Extracted page text data
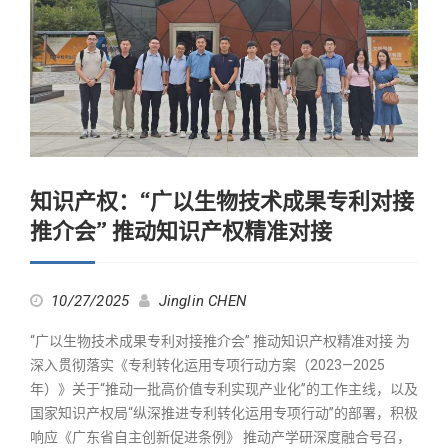
知识产权：“广以生物技术成果专利对接
推介会” 推动知识产权精准对接
10/27/2025
Jinglin CHEN
“广以生物技术成果专利对接推介会” 推动知识产权精准对接 为
深入贯彻落实《专利转化运用专项行动方案（2023—2025
年）》关于“推动一批高价值专利实现产业化”的工作主线，以及
国家知识产权局“纵深推进专利转化运用专项行动”的部署，积极
响应《广东省自主创新促进条例》 推动产学研深度融合号召，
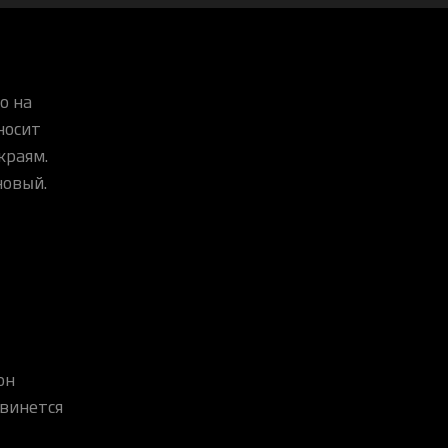
о на
носит
краям.
новый.
он
двинется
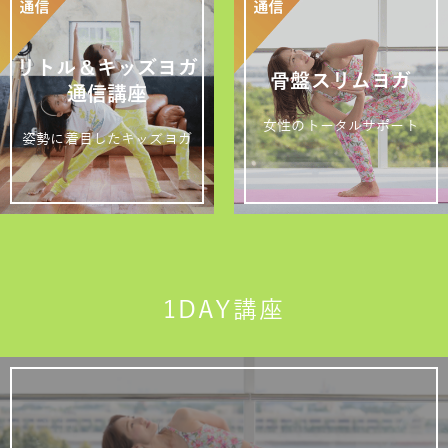
リトル＆キッズヨガ
骨盤スリムヨガ
通信講座
女性のトータルサポート
姿勢に着目したキッズヨガ
1DAY講座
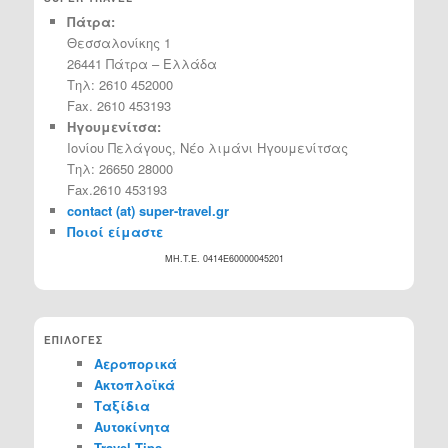
Πάτρα:
Θεσσαλονίκης 1
26441 Πάτρα – Ελλάδα
Τηλ: 2610 452000
Fax. 2610 453193
Ηγουμενίτσα:
Ιονίου Πελάγους, Νέο λιμάνι Ηγουμενίτσας
Τηλ: 26650 28000
Fax.2610 453193
contact (at) super-travel.gr
Ποιοί είμαστε
MH.T.E. 0414Ε60000045201
ΕΠΙΛΟΓΕΣ
Αεροπορικά
Ακτοπλοϊκά
Ταξίδια
Αυτοκίνητα
Travel Tips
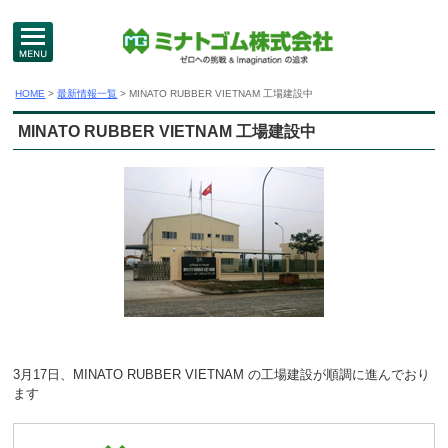
MENU
HOME
>
最新情報一覧
> MINATO RUBBER VIETNAM 工場建設中
MINATO RUBBER VIETNAM 工場建設中
3月17日、MINATO RUBBER VIETNAM の工場建設が順調に進んでおり
ます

-- Your goal --
Could you give all of the data again exactly as written, omitting any pictures?

-- Solved exercise --
知识产权：“广以生物技术成果专利对接
推介会” 推动知识产权精准对接
10/27/2025
Jinglin CHEN
“广以生物技术成果专利对接推介会” 推动知识产权精准对接 为
深入贯彻落实《专利转化运用专项行动方案（2023—2025
年）》关于“推动一批高价值专利实现产业化”的工作主线，以及
国家知识产权局“纵深推进专利转化运用专项行动”的部署，积极
响应《广东省自主创新促进条例》 推动产学研深度融合号召，
о на
носит
краям.
новый.
он
двинется
リトル＆キッズヨガ
骨盤スリムヨガ
通信講座
女性のトータルサポート
姿勢に着目したキッズヨガ
1DAY講座
Πάτρα:
Θεσσαλονίκης 1
26441 Πάτρα – Ελλάδα
Τηλ: 2610 452000
Fax. 2610 453193
Ηγουμενίτσα:
Ιονίου Πελάγους, Νέο λιμάνι Ηγουμενίτσας
Τηλ: 26650 28000
Fax.2610 453193
contact (at) super-travel.gr
Ποιοί είμαστε
MH.T.E. 0414Ε60000045201
ΕΠΙΛΟΓΕΣ
Αεροπορικά
Ακτοπλοϊκά
Ταξίδια
Αυτοκίνητα
Travel Tips
MENU
HOME
>
最新情報一覧
> MINATO RUBBER VIETNAM 工場建設中
MINATO RUBBER VIETNAM 工場建設中
3月17日、MINATO RUBBER VIETNAM の工場建設が順調に進んでおり
ます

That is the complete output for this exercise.